= Beginning of Section =

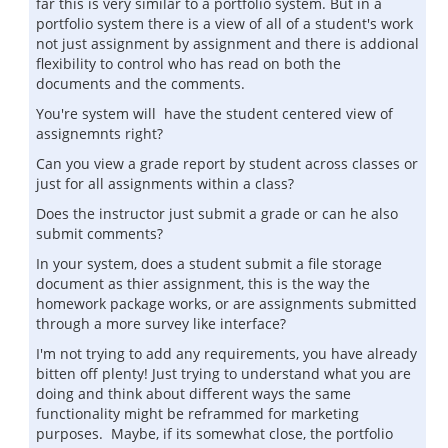
far this is very similar to a portfolio system. But in a
portfolio system there is a view of all of a student's work
not just assignment by assignment and there is addional
flexibility to control who has read on both the
documents and the comments.
You're system will have the student centered view of
assignemnts right?
Can you view a grade report by student across classes or
just for all assignments within a class?
Does the instructor just submit a grade or can he also
submit comments?
In your system, does a student submit a file storage
document as thier assignment, this is the way the
homework package works, or are assignments submitted
through a more survey like interface?
I'm not trying to add any requirements, you have already
bitten off plenty! Just trying to understand what you are
doing and think about different ways the same
functionality might be reframmed for marketing
purposes. Maybe, if its somewhat close, the portfolio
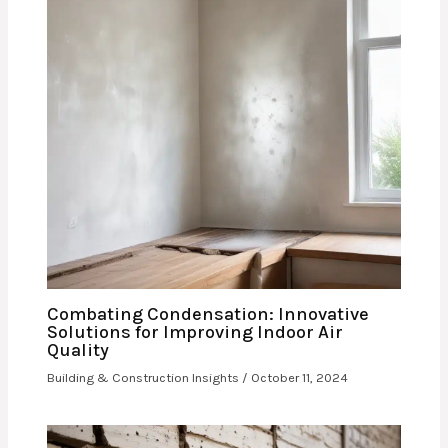
Combating Condensation: Innovative
Solutions for Improving Indoor Air
Quality
Building & Construction Insights
/
October 11, 2024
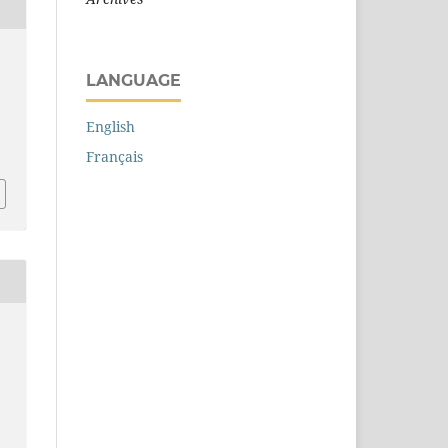
LANGUAGE
English
Français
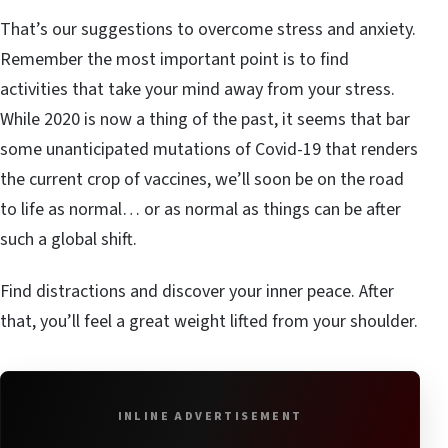
That’s our suggestions to overcome stress and anxiety.
Remember the most important point is to find
activities that take your mind away from your stress.
While 2020 is now a thing of the past, it seems that bar
some unanticipated mutations of Covid-19 that renders
the current crop of vaccines, we’ll soon be on the road
to life as normal… or as normal as things can be after
such a global shift.
Find distractions and discover your inner peace. After
that, you’ll feel a great weight lifted from your shoulder.
INLINE ADVERTISEMENT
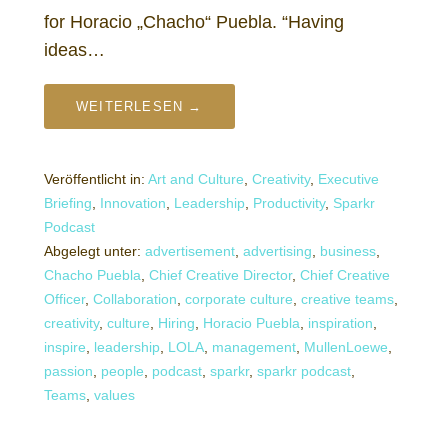
for Horacio „Chacho“ Puebla. “Having
ideas…
WEITERLESEN →
Veröffentlicht in:
Art and Culture
,
Creativity
,
Executive
Briefing
,
Innovation
,
Leadership
,
Productivity
,
Sparkr
Podcast
Abgelegt unter:
advertisement
,
advertising
,
business
,
Chacho Puebla
,
Chief Creative Director
,
Chief Creative
Officer
,
Collaboration
,
corporate culture
,
creative teams
,
creativity
,
culture
,
Hiring
,
Horacio Puebla
,
inspiration
,
inspire
,
leadership
,
LOLA
,
management
,
MullenLoewe
,
passion
,
people
,
podcast
,
sparkr
,
sparkr podcast
,
Teams
,
values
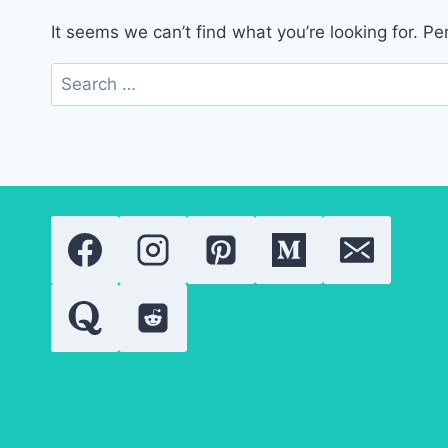
It seems we can’t find what you’re looking for. P
Search
for:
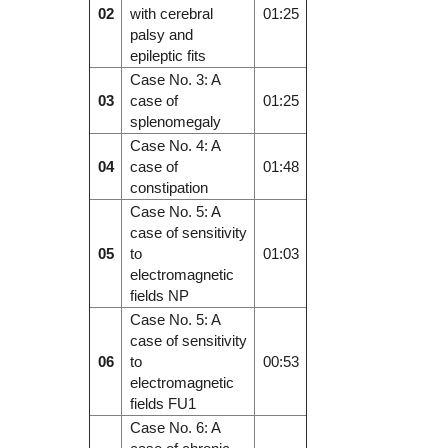
02
with cerebral
01:25
palsy and
epileptic fits
Case No. 3: A
03
case of
01:25
splenomegaly
Case No. 4: A
04
case of
01:48
constipation
Case No. 5: A
case of sensitivity
05
to
01:03
electromagnetic
fields NP
Case No. 5: A
case of sensitivity
06
to
00:53
electromagnetic
fields FU1
Case No. 6: A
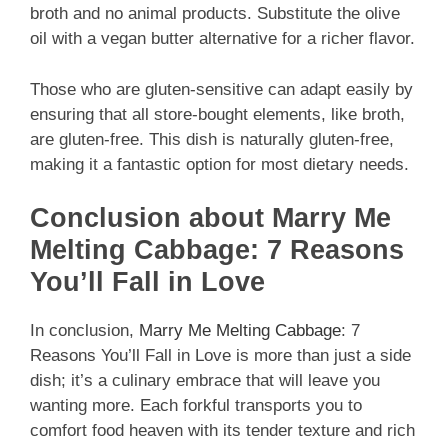
broth and no animal products. Substitute the olive
oil with a vegan butter alternative for a richer flavor.
Those who are gluten-sensitive can adapt easily by
ensuring that all store-bought elements, like broth,
are gluten-free. This dish is naturally gluten-free,
making it a fantastic option for most dietary needs.
Conclusion about Marry Me
Melting Cabbage: 7 Reasons
You’ll Fall in Love
In conclusion,
Marry Me Melting Cabbage
: 7
Reasons You’ll Fall in Love is more than just a side
dish; it’s a culinary embrace that will leave you
wanting more. Each forkful transports you to
comfort food heaven with its tender texture and rich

= End of Section =

▸ ASSIGNMENT
Your task is to repeat the opening line of the entries above and each line after it, ending with the line that has "You're system will". Do not include the pictures.

▸ TASK RESULT
far this is very similar to a portfolio system. But in a
portfolio system there is a view of all of a student's work
not just assignment by assignment and there is addional
flexibility to control who has read on both the
documents and the comments.
You're system will have the student centered view of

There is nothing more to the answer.